▶ [Task brief]:
When a line in the entries below contains "legend", tally it; give the tally with nothing added.

▶ [Bounding box prediction data]:
========================================
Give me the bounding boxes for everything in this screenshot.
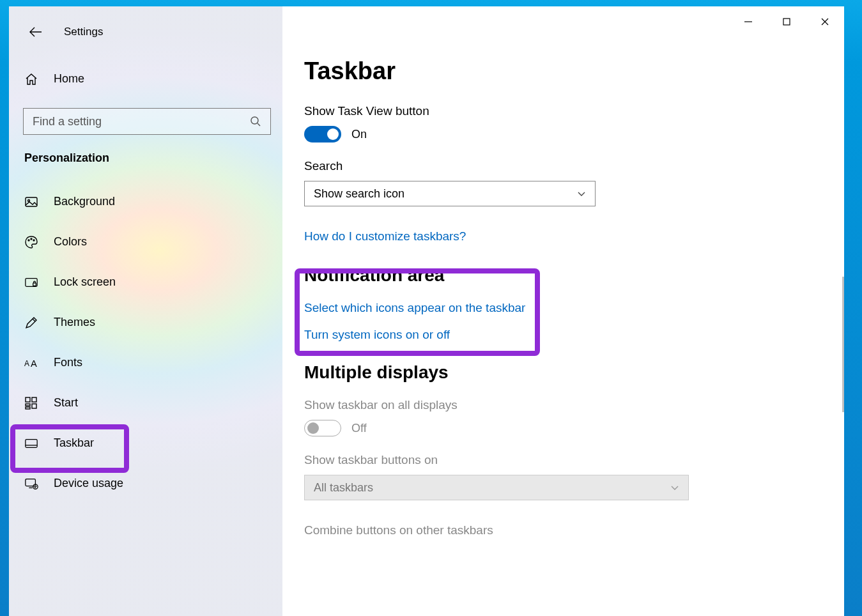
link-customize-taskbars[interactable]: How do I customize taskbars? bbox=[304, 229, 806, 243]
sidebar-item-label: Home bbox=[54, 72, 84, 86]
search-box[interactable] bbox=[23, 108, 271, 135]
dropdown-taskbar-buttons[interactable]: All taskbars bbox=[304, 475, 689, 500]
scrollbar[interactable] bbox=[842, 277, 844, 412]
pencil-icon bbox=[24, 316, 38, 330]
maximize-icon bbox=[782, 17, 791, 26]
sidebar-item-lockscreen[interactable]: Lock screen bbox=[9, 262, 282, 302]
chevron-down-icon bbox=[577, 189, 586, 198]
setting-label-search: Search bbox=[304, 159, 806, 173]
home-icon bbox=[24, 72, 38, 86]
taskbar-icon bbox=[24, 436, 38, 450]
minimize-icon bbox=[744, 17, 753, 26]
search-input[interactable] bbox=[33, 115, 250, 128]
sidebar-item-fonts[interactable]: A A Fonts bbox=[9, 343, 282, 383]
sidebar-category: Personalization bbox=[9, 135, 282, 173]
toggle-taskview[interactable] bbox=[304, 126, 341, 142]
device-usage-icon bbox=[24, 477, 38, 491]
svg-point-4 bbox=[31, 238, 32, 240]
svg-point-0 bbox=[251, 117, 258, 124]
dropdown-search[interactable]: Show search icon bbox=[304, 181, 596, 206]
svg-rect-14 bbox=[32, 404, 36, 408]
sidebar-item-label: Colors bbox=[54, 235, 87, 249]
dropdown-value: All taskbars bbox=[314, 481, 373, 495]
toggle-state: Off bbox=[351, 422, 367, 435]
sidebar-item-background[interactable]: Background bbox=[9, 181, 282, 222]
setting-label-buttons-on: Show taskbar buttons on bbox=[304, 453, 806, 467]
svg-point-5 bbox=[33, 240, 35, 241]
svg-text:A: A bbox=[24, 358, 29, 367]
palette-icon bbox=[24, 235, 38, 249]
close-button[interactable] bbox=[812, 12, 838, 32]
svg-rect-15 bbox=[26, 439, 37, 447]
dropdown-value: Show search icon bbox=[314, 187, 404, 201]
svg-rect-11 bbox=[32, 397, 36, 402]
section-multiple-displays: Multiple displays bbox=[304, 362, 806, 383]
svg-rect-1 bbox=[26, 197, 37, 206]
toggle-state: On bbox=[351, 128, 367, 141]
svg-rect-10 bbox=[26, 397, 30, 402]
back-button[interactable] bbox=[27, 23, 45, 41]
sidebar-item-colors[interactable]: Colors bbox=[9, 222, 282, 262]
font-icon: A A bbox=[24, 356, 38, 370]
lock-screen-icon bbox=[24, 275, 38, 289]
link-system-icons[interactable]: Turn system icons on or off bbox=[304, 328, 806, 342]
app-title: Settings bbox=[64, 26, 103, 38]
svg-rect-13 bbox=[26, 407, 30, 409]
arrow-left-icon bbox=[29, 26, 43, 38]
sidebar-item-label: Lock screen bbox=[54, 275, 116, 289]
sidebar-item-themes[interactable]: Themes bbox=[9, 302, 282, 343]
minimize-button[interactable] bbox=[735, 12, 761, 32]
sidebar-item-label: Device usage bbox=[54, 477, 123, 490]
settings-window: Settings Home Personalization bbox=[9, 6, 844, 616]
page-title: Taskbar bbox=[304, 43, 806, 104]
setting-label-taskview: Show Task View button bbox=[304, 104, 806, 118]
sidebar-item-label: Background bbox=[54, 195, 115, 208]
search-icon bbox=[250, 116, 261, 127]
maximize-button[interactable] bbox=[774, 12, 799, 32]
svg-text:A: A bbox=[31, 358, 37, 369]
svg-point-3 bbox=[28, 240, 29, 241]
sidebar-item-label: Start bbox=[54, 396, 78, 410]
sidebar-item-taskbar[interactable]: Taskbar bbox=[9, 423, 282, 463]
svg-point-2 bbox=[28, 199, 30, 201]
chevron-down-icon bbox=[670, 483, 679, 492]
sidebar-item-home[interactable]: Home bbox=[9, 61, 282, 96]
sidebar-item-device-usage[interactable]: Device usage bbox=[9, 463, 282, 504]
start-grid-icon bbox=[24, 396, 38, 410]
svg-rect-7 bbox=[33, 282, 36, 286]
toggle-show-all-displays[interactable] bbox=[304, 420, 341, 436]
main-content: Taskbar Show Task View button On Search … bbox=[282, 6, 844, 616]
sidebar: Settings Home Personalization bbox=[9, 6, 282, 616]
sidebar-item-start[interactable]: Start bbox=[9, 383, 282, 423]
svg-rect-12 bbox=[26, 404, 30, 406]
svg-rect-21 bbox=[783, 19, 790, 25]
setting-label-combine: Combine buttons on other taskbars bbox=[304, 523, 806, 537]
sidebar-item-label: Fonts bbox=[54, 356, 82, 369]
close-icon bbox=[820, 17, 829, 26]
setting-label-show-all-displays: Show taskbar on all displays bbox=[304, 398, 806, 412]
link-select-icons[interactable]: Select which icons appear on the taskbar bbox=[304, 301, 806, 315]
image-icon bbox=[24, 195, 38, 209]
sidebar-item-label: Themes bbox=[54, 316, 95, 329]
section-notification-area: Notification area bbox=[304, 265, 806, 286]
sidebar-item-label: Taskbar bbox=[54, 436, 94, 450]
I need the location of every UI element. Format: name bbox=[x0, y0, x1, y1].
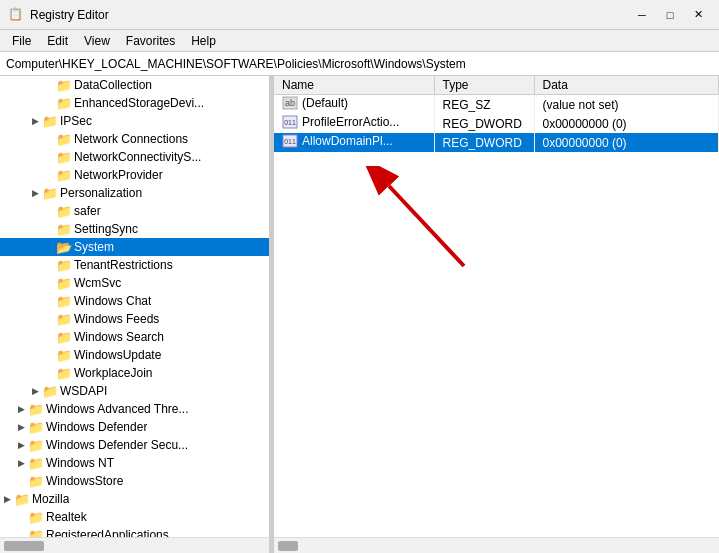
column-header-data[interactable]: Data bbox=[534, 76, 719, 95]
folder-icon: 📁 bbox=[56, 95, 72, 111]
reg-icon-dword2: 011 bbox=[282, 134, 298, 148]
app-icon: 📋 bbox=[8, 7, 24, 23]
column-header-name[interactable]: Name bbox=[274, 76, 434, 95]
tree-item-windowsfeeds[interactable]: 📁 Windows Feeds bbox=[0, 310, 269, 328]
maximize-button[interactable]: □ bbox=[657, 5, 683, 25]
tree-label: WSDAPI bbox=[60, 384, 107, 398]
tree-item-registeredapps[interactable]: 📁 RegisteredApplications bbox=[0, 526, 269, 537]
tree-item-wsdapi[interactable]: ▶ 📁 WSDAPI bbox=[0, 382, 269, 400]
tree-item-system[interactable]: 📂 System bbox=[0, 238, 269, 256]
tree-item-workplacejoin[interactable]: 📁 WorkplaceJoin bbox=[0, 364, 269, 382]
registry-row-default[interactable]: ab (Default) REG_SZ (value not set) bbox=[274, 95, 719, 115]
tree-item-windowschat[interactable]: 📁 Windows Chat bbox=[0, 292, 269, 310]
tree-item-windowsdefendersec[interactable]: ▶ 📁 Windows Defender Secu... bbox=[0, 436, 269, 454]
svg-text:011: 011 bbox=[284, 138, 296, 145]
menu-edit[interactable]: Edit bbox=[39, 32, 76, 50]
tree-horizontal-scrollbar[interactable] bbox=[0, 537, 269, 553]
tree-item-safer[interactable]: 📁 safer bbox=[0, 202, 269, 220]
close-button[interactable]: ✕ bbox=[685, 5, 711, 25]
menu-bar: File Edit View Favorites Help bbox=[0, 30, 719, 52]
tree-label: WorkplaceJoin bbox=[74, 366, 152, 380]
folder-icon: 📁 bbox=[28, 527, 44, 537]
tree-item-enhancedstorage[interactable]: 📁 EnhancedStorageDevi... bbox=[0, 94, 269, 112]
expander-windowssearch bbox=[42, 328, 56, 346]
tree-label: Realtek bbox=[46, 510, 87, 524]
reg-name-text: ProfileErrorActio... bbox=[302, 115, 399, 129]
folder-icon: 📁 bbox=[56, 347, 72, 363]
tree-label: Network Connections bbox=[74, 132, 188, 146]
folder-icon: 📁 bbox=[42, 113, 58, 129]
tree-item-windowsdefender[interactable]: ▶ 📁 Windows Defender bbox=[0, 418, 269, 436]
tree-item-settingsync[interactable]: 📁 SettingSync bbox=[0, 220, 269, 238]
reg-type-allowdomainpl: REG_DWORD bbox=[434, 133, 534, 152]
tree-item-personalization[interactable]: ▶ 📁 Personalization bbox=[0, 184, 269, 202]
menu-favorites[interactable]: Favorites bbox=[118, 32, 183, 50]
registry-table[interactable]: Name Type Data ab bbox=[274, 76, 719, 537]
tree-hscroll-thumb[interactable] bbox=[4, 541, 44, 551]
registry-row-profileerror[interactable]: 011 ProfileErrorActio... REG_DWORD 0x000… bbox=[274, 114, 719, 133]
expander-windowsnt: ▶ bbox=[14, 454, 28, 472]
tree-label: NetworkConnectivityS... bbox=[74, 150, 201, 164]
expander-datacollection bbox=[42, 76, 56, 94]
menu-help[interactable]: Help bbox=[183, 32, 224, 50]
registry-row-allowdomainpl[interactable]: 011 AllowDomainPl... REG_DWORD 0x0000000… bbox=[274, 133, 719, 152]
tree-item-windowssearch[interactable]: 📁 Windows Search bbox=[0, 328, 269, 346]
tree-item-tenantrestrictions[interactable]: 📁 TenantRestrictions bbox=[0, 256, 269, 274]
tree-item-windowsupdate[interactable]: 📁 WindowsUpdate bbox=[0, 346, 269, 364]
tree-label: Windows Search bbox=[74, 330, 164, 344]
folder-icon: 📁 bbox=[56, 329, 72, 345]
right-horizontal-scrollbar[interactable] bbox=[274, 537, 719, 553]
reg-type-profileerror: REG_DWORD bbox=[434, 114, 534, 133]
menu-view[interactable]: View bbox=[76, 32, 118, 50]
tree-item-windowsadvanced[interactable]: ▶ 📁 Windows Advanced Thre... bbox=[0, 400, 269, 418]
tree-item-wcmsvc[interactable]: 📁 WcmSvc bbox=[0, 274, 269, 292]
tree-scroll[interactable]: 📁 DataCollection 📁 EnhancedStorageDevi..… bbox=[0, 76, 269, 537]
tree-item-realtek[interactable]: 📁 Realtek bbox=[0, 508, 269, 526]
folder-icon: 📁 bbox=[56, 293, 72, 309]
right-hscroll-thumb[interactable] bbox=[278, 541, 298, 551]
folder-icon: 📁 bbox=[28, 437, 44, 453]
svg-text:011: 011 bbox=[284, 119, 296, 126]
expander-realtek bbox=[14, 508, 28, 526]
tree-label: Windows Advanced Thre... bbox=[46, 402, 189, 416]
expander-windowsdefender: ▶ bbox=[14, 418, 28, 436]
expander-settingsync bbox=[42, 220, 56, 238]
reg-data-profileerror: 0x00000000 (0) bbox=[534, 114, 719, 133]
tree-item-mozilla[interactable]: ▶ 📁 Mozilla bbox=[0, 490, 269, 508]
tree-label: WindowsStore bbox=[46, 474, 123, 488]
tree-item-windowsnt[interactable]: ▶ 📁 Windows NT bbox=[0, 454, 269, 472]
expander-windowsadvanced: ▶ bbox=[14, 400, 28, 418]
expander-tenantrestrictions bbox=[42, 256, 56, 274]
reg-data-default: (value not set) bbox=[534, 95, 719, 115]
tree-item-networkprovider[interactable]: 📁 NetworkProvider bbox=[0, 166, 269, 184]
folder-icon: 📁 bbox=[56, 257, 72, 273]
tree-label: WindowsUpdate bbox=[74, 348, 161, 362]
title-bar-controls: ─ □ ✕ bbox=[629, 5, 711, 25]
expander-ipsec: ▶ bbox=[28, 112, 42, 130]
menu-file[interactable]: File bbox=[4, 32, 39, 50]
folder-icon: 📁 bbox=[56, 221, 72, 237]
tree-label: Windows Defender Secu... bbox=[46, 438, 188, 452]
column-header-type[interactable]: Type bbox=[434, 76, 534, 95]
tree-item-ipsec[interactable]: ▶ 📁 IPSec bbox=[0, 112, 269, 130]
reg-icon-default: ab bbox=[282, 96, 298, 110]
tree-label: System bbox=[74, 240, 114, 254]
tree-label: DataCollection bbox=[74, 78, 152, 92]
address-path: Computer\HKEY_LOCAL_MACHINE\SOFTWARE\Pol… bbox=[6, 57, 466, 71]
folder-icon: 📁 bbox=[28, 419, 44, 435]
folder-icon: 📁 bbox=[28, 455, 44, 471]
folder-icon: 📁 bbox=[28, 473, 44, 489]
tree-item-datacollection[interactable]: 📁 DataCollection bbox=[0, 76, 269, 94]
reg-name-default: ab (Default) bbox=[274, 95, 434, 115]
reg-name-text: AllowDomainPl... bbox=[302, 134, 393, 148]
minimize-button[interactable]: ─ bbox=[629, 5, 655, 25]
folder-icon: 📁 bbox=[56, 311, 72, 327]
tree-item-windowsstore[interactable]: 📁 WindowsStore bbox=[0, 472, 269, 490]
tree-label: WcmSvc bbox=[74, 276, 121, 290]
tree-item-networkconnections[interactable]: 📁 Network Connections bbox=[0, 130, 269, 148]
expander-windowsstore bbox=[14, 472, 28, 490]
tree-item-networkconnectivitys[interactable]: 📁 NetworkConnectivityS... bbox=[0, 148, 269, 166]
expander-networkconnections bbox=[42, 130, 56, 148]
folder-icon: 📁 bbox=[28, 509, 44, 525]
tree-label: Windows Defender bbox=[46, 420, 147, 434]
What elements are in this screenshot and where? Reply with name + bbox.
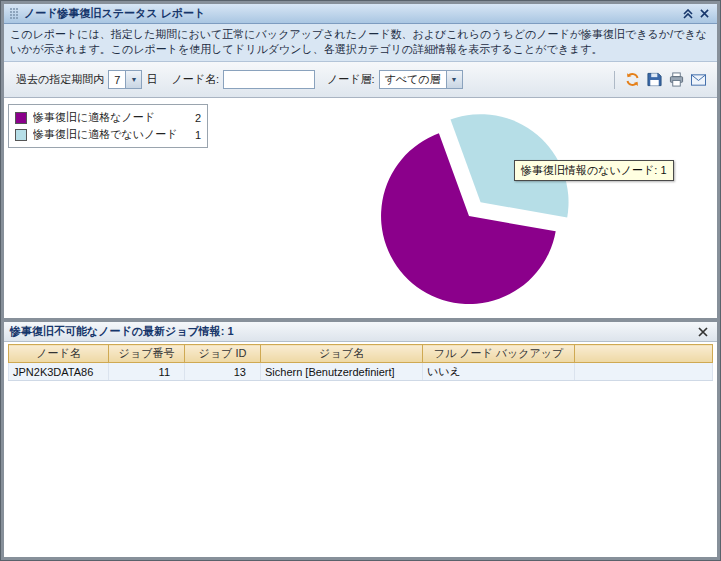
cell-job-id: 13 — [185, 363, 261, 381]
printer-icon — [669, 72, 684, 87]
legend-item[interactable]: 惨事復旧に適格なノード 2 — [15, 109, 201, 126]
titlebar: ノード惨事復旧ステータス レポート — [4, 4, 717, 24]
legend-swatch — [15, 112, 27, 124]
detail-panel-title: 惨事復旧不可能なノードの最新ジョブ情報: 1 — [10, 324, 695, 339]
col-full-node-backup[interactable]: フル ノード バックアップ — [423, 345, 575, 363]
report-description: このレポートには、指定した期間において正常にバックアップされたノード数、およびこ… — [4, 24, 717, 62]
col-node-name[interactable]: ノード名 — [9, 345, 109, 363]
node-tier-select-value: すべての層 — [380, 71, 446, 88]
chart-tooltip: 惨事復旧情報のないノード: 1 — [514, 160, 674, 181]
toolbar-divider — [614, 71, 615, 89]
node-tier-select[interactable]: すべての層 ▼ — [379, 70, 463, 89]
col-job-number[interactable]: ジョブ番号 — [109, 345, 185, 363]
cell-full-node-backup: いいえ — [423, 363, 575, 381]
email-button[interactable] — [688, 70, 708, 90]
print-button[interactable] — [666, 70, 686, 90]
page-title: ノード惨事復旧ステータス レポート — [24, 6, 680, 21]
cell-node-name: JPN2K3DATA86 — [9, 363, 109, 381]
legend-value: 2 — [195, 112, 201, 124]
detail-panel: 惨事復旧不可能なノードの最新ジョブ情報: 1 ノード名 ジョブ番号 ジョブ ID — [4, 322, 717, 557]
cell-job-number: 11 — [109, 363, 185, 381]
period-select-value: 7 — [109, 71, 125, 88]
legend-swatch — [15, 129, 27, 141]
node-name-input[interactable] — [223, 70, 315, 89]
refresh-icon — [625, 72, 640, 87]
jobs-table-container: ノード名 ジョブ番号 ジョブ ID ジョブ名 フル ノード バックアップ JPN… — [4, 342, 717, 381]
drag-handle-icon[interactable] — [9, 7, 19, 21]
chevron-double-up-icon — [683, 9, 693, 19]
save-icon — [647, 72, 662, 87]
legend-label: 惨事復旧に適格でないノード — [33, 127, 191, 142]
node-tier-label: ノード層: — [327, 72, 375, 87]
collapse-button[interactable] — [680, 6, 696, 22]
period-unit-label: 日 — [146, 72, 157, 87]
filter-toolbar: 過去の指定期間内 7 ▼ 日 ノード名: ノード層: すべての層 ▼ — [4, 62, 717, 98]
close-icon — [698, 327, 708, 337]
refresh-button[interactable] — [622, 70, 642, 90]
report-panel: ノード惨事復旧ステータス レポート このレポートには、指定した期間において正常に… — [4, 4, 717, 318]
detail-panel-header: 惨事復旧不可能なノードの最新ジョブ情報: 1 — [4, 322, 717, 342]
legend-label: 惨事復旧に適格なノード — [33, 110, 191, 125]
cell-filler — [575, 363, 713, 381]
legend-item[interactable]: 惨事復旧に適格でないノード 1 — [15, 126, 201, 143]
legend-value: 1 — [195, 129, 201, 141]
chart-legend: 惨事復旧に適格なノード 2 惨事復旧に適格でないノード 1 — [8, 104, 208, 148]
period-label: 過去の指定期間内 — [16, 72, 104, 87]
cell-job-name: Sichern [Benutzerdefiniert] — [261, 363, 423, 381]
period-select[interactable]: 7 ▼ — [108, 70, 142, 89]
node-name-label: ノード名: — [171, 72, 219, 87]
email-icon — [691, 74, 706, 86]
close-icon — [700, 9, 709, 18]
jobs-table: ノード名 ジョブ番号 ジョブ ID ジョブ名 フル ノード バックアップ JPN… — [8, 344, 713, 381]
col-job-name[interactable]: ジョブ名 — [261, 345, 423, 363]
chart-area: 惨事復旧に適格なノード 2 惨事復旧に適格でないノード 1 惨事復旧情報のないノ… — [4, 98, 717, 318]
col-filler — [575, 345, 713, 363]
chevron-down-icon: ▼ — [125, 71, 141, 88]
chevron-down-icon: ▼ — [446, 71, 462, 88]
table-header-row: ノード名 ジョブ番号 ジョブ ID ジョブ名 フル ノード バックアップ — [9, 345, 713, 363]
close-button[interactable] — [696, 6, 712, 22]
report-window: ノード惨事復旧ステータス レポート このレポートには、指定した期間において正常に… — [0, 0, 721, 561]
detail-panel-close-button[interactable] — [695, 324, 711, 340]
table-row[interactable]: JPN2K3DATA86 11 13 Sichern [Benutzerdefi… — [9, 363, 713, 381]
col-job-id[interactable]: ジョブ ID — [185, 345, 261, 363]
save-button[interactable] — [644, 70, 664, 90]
========================================
▶ [Reply to the task]:
9